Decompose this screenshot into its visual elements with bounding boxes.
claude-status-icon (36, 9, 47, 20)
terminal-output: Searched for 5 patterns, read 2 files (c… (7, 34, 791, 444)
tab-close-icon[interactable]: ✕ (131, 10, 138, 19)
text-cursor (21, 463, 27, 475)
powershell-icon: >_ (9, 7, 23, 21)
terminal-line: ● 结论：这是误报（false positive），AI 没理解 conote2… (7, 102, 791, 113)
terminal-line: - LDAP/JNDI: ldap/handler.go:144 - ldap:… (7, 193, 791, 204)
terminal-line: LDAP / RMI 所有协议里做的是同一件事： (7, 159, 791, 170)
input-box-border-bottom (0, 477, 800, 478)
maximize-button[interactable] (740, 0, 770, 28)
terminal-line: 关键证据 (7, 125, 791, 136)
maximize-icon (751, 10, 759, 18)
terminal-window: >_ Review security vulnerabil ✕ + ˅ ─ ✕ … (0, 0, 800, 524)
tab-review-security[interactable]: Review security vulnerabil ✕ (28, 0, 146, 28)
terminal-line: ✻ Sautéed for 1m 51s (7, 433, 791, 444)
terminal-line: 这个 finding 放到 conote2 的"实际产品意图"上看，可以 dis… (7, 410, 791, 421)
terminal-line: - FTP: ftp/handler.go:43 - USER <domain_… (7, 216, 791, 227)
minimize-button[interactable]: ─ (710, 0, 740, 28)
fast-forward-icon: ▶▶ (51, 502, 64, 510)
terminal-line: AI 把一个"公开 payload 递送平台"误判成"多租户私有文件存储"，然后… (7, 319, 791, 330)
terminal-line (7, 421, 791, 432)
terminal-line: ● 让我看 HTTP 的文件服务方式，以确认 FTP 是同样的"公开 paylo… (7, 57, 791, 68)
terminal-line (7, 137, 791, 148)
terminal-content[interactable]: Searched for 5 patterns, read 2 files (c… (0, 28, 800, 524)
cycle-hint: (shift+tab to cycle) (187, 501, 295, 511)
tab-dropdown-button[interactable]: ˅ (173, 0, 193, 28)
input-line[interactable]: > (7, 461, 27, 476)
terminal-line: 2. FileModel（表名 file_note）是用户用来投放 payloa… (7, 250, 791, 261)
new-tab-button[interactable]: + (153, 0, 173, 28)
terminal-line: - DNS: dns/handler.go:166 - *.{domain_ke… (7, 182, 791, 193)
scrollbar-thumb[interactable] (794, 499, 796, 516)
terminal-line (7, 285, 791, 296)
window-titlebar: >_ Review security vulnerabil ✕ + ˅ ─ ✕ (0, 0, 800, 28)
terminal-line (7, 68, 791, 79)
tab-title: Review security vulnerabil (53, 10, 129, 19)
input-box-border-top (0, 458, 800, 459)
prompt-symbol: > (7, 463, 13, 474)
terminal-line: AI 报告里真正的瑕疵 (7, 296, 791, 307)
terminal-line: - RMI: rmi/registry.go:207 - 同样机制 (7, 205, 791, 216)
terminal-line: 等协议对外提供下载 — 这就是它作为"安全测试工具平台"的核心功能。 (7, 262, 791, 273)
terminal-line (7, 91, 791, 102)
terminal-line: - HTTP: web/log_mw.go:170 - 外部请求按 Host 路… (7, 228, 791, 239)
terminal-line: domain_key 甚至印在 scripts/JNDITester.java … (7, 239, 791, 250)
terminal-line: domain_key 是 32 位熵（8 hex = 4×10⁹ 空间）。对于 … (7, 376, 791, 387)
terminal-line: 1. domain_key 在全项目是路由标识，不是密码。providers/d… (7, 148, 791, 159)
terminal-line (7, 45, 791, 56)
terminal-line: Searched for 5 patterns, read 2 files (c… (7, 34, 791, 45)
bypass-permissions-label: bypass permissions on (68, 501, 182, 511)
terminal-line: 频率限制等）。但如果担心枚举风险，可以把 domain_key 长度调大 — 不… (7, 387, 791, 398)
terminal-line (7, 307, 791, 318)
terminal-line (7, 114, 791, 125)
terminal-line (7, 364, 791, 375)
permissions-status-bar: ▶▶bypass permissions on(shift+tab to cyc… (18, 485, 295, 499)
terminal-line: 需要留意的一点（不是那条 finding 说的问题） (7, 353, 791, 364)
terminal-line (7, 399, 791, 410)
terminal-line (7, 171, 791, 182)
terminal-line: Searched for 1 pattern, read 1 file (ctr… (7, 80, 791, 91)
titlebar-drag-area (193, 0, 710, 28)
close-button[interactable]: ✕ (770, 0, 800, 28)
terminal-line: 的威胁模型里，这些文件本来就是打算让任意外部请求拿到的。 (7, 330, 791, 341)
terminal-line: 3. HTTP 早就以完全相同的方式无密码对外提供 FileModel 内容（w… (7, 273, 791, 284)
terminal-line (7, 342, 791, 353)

● ● ● ● ● ● ●

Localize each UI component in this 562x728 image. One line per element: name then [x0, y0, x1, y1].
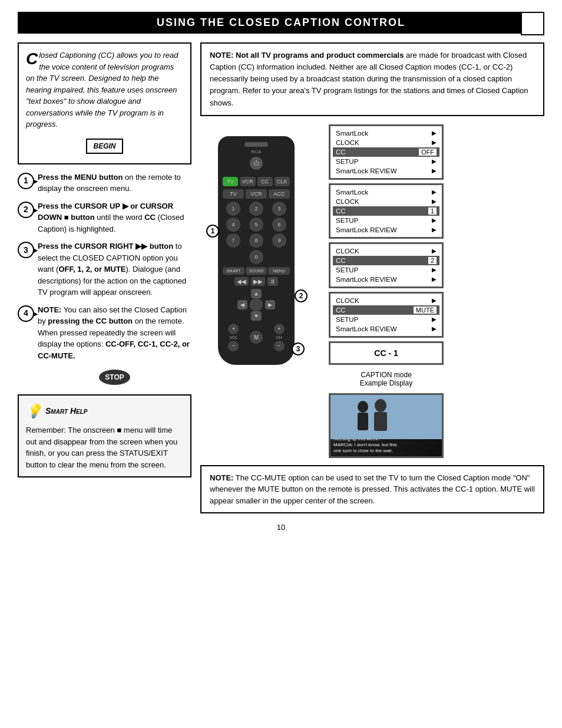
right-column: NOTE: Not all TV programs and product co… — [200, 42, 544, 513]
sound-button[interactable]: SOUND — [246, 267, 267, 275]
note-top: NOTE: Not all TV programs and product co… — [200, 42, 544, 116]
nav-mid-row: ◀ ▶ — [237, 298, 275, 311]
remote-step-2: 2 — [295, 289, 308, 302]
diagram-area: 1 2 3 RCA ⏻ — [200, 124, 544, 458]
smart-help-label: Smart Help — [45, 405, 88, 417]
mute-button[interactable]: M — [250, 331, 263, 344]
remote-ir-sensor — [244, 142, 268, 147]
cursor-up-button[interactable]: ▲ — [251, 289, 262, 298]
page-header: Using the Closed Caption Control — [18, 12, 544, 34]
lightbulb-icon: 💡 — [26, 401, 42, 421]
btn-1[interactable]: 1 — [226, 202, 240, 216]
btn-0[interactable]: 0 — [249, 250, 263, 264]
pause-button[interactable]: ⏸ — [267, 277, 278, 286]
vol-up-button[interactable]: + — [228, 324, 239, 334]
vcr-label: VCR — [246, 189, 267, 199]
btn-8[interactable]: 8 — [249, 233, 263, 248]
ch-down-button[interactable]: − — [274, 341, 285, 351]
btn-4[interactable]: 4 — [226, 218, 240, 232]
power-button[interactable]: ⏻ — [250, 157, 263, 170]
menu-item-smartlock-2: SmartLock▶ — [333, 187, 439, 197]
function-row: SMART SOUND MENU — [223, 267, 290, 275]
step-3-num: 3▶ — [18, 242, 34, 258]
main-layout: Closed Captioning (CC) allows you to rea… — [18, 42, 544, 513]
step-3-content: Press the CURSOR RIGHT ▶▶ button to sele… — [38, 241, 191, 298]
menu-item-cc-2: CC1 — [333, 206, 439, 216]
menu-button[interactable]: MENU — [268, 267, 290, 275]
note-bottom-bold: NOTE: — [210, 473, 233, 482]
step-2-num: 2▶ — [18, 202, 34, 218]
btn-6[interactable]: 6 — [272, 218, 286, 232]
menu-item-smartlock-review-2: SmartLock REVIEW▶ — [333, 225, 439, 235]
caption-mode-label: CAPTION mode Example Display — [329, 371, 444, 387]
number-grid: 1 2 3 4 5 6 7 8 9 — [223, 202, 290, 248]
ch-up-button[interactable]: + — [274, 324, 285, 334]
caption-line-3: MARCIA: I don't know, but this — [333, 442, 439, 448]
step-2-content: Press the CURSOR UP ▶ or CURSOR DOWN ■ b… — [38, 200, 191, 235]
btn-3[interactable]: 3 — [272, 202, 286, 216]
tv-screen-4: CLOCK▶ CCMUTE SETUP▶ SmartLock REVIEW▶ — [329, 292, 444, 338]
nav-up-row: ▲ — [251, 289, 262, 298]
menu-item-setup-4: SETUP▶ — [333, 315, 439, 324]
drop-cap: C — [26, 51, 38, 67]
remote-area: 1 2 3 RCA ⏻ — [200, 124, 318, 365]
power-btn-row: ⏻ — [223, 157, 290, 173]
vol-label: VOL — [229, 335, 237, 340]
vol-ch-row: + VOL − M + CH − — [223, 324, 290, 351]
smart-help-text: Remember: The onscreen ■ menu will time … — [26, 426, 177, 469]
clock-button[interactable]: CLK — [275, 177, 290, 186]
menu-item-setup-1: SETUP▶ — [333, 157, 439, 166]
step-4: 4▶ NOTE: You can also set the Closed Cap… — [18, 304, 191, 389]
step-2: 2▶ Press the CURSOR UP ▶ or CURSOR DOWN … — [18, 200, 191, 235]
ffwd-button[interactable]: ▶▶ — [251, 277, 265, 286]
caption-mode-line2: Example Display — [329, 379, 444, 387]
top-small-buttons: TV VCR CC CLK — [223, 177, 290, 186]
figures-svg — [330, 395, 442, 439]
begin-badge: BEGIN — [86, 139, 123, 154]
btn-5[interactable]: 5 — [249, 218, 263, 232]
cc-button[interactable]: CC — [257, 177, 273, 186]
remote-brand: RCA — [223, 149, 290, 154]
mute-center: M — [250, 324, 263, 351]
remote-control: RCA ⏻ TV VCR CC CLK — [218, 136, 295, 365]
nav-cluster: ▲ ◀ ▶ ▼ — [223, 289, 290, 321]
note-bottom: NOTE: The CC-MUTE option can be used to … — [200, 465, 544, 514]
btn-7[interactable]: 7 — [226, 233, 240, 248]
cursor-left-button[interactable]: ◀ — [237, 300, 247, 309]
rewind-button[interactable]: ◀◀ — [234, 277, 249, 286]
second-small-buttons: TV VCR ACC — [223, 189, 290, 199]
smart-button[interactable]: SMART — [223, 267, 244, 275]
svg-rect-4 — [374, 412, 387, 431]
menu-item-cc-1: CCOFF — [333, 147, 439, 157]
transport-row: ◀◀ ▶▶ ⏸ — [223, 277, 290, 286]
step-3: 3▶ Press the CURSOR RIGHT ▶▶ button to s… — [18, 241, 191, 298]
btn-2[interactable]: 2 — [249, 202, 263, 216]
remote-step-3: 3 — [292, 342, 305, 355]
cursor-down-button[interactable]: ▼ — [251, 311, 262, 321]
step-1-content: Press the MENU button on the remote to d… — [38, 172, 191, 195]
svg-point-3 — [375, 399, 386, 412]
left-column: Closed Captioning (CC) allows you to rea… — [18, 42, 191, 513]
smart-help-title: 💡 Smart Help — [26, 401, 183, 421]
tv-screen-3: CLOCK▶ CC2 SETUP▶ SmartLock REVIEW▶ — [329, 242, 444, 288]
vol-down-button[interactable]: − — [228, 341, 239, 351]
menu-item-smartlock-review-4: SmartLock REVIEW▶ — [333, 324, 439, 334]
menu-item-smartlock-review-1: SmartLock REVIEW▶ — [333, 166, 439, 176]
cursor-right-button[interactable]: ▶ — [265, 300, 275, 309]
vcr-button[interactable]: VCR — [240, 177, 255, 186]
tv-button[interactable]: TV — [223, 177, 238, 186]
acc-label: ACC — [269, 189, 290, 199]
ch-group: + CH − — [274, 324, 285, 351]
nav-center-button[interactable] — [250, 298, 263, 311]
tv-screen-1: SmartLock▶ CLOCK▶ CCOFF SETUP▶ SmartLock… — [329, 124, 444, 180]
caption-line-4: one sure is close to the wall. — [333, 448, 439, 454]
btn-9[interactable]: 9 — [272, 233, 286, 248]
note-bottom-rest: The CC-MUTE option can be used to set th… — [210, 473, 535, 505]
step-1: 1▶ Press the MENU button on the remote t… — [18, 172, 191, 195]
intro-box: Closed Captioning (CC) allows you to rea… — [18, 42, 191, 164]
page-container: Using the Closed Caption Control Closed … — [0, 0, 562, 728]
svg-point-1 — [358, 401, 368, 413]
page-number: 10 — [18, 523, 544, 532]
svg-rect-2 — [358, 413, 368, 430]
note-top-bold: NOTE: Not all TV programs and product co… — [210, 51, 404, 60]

● ● ● ● ● ● ●

→ What you are asked to do
Report each line in the entries where the string "Searched" occurs.

→ Result of the task
terminal-output: Searched for 5 patterns, read 2 files (c… (7, 34, 791, 444)
terminal-content[interactable]: Searched for 5 patterns, read 2 files (c… (0, 28, 800, 524)
terminal-line: Searched for 5 patterns, read 2 files (c… (7, 34, 791, 45)
terminal-line: Searched for 1 pattern, read 1 file (ctr… (7, 80, 791, 91)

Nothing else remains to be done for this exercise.